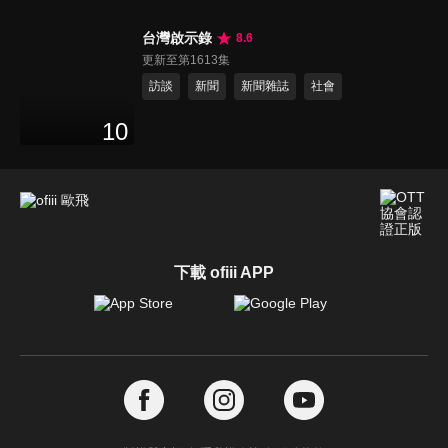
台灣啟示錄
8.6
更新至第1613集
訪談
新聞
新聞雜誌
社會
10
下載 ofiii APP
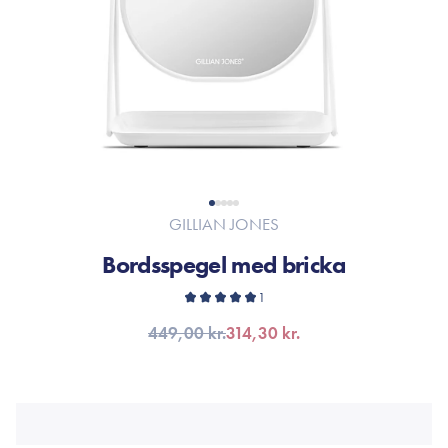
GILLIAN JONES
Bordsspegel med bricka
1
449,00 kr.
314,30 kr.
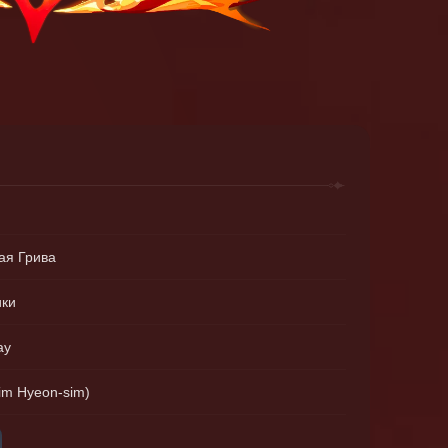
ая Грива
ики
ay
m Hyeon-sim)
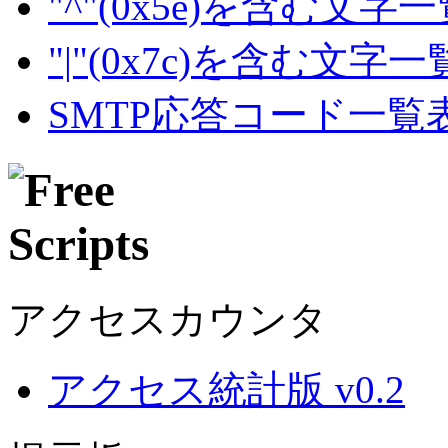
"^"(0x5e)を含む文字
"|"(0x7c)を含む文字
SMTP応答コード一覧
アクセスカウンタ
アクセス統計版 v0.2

---*---

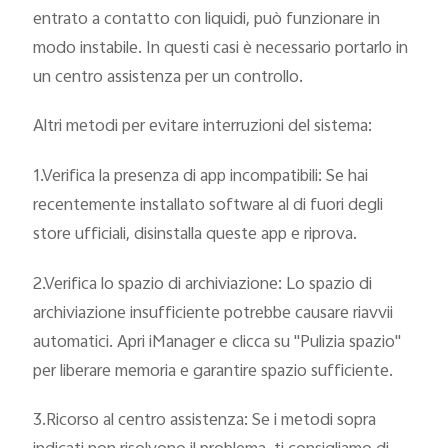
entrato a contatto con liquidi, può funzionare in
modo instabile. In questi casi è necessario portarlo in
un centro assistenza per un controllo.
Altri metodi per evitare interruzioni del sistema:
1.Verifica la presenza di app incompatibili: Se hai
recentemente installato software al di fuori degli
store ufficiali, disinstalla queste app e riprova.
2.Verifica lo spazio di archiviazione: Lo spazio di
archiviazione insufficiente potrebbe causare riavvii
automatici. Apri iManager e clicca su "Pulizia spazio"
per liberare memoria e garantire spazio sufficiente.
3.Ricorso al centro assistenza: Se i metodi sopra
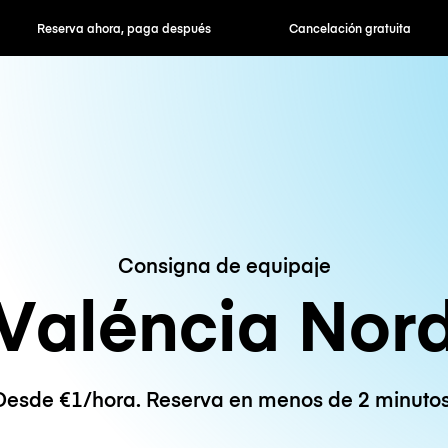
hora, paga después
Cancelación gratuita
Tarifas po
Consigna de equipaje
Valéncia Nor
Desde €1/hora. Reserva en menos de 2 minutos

---*---

Problem to solve. Filter these records, keeping every line where the word "hora" occurs.

Answer section.
hora, paga después
Desde €1/hora. Reserva en menos de 2 minutos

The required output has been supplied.